START Recorded data
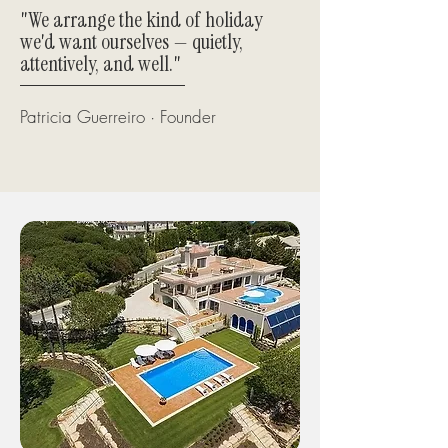
"We arrange the kind of holiday
we'd want ourselves — quietly,
attentively, and well."
Patricia Guerreiro · Founder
END Recorded data
Prompt » Skip every picture, and give the rest of the material above again exactly.

Task response »
"We arrange the kind of holiday
we'd want ourselves — quietly,
attentively, and well."
Patricia Guerreiro · Founder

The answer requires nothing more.